Background and Objectives

Background and Objectives


Soil protection is a highly emphasized topic in Europe despite the absence of a European Soil Framework Directive. Many soil functions leading to ecosystem services are biotically driven, so that soil protection requires coordinated efforts for the evaluation of soil biota throughout Europe. However, without proper baseline data and reliable tools for soil-state assessment, it is currently difficult, if not impossible, to efficiently address such goals. 

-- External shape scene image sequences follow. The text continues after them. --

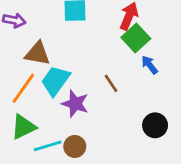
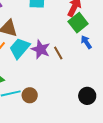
purple star: (75, 104) -> (41, 49), moved
black circle: (155, 125) -> (87, 96), moved

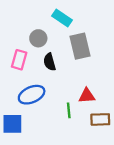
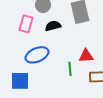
black semicircle: (50, 62) -> (53, 26), turned 91

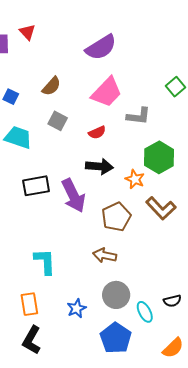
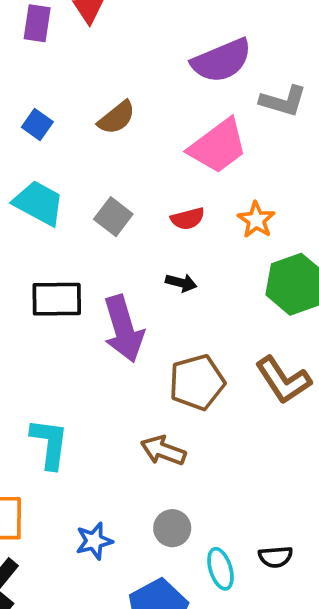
gray L-shape: (139, 116) -> (283, 101), moved
gray square: (58, 121) -> (113, 217), moved
black arrow: (99, 166) -> (181, 283), size x0.6
orange star: (135, 179) -> (256, 220), moved
gray circle: (116, 295) -> (172, 528), size x0.7

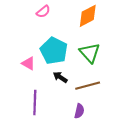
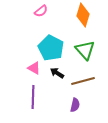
orange diamond: (88, 16) -> (83, 15), turned -45
pink triangle: (28, 63) -> (34, 68), moved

Procedures for establishing baselines and assessing current states of soil biodiversity must be based on existing data and knowledge, preferably accumulated from national or local databanks. Throughout Europe abundant soil biodiversity information exists, whose common potential has yet to be collated or explored. 

Main Objectives

The main goal of this Action is to create the structures, capacities and procedures necessary for expanding an existing data platform on soil fauna (“Edaphobase“) into an open, publicly available data warehouse for Europe-wide soil biodiversity data as well as for developing tools that use and evaluate this data. The Action focusses on combining available soil biota’s distributional & trait data with indispensable environmental metadata while integrating data on soil microorganisms and soil fauna. The activities follow an information flow from data providers to data users: 

  • Collate, harmonize, quality check and curate existing data according to agreed upon standardized terminologies and ontologies, data quality-control procedures and data-upload protocols.
  • Integrate data on ecological traits for use as proxies for soil biota’s functionalities to gain insight into functional relationships in soils and to predict the state of biotically driven ecosystem services.
  • Based on the applied needs of policy, management and regulatory agencies, adapt specific data-modelling algorithms for developing assessment tools that can recognize and visualize (i.e. on maps) functional biological characteristics of soils related to type, use and management practices.

Use and Impact

The soil biodiversity data infrastructure can be used to operationalize and ensure more efficient and knowledge-based assessment of soil biodiversity, functions, quality and health as well as determine and delineate ecosystem services, baselines, relationships and set the basis for forecasting changes.